2 Edwards v R [2015] NZCA 583

[38] I reach the view that the three step process is not in your favour. I do not find that there are circumstances regarding the entry of a conviction against you which are disproportionate to the gravity of your offending.

[39] So I must then move, having refused your s 106 discharge, to consider just what the penalty should be. In this aspect of the case the submissions are relatively wide ranging, because on the one hand Ms Grey on your behalf suggests that this should be regarded in terms of fines at a lower level for the reasons she has put forward, whereas, the Department says that this is a serious matter and that consistent with other fines levied in this area, something in the order of 15 or 20% of the available

$100,000 maximum would be an appropriate starting point.

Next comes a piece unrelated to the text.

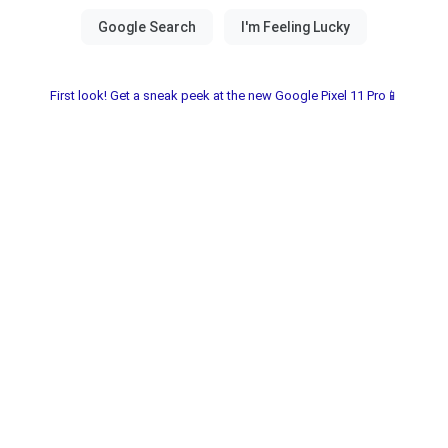
First look! Get a sneak peek at the new Google Pixel 11 Pro📱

[40] Other cases have involved different species of wildlife. Some less threatened or in a lower classification in that regard than kea, so I have to pitch the sentence at the level that is consistent and appropriate for the status of this particular species of bird.

[41] These are often a matter of balance Mr Aberson. There is no hard and fast rule about these. I think I have to be influenced by the fact that while the maximum penalty by way of a fine did not increase with the legislative change, the imprisonment possibility did and remarkably so. That I have to take on board in determining the level of sentence.

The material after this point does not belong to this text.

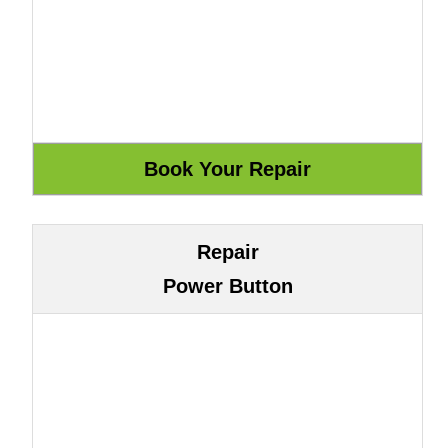
Repair
Power Button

[42] In submissions, the Department has referred me to various previous cases where, as I have said, there were birds involved where there were perhaps more animals concerned, but on less threatened basis in relation to their vulnerability to extinction.

[43] Mr Hardy says that given all of the circumstances here, I should start somewhere around the $15,000 mark. Give you a credit for your undoubted and good previous character and then give you a discount for your guilty plea which would normally be measured at about 25 percent. I say that because there has been delay here, but I am satisfied from Ms Grey’s submissions that that is not a matter that should penalise you in the circumstances.
[44] However, I do view the matter as being one that was a long way from accident, one that the firing of the firearm was at very least, reckless and that your post-event actions tend to indicate to me that you knew full well that you had done something quite wrong here.

[45] Mr Aberson, I return to my judgment now having had a brief discussion with counsel. The case seems to me to be likely to be, as put to me by Ms Grey, that where you live and in the circumstances in which you live it is highly unlikely you could pay the sort of fine that I would have in mind, even by instalments. The Department’s view is that I could impose a fine and community work, but I think if I reach the view that a fine is impractical then it would be equally impracticable to add it to a sentence of community work.

[46] In the circumstances, having regard to the sort of fine that would be involved here after the various calculations, on the basis of a starting point of $15,000 which I think is the appropriate starting point, you are now sentenced to 200 hours’ community work.